Extracted page text data:
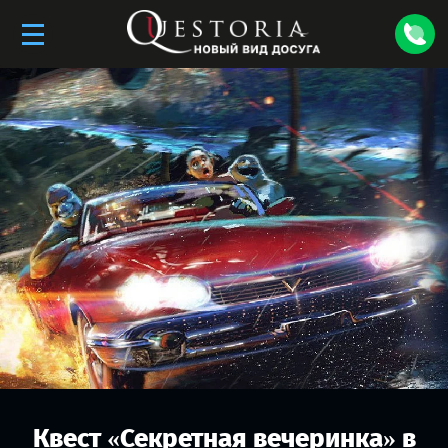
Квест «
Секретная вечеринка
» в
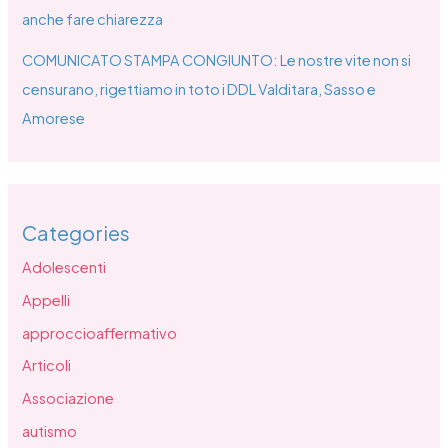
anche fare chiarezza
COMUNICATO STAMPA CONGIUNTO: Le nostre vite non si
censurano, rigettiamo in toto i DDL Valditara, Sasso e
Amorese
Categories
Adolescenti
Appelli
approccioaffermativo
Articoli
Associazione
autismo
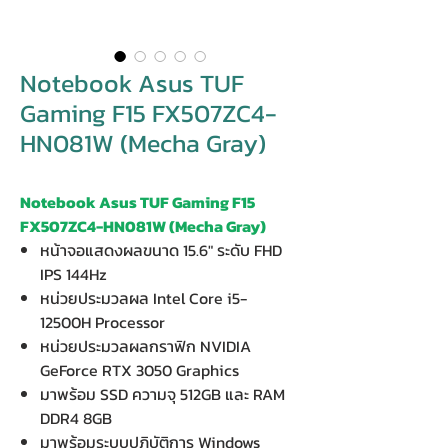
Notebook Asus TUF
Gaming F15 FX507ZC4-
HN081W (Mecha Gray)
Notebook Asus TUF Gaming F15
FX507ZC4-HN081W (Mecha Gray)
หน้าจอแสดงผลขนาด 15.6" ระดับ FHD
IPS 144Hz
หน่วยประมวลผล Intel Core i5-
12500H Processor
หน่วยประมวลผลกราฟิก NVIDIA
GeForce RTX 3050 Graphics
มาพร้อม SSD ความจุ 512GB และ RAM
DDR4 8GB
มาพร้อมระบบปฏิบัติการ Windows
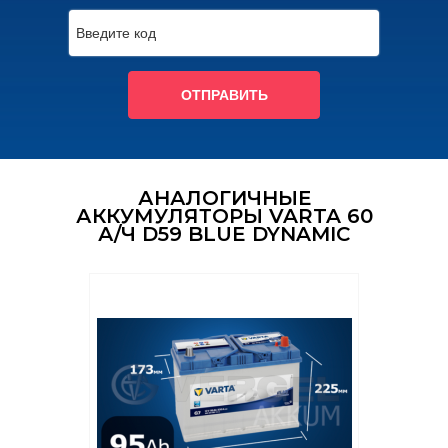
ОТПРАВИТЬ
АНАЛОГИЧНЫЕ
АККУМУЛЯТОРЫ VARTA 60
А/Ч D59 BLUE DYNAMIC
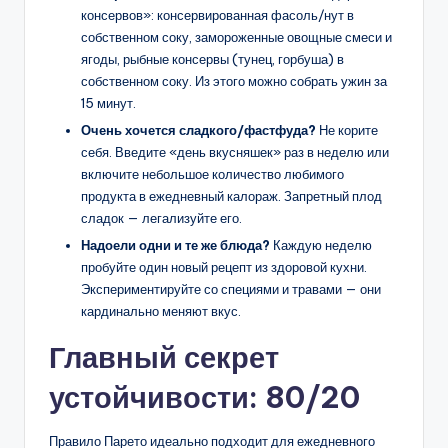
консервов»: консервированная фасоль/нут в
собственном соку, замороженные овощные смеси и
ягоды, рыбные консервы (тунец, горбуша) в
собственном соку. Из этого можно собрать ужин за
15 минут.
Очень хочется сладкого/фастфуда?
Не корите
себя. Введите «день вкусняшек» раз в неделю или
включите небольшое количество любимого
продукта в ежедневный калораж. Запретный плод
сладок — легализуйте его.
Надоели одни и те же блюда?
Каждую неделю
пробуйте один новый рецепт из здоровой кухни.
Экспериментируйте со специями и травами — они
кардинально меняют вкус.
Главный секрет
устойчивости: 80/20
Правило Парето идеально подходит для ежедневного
* * *
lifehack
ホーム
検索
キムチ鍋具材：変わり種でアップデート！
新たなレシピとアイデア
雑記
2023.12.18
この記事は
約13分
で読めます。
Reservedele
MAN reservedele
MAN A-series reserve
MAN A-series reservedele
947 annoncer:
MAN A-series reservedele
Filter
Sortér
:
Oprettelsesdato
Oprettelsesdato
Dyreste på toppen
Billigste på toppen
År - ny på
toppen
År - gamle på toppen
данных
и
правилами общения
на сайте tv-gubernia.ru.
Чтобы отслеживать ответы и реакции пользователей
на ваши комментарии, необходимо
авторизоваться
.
* * *
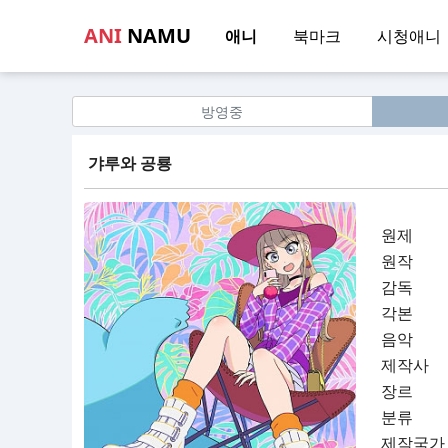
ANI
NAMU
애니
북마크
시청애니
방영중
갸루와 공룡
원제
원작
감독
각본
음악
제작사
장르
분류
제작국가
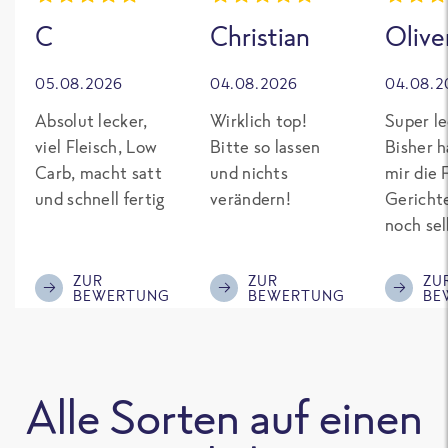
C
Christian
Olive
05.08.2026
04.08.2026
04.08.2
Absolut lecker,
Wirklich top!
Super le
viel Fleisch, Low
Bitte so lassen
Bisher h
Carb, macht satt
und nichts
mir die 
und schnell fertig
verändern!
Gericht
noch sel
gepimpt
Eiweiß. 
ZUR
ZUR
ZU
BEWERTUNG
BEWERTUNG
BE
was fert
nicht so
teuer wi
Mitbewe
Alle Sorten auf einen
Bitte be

• _Your instructions_:
Check the data for the word "собственном" and pull out the lines that have it.

• _Result for this exercise_:
собственном соку, замороженные овощные смеси и
собственном соку. Из этого можно собрать ужин за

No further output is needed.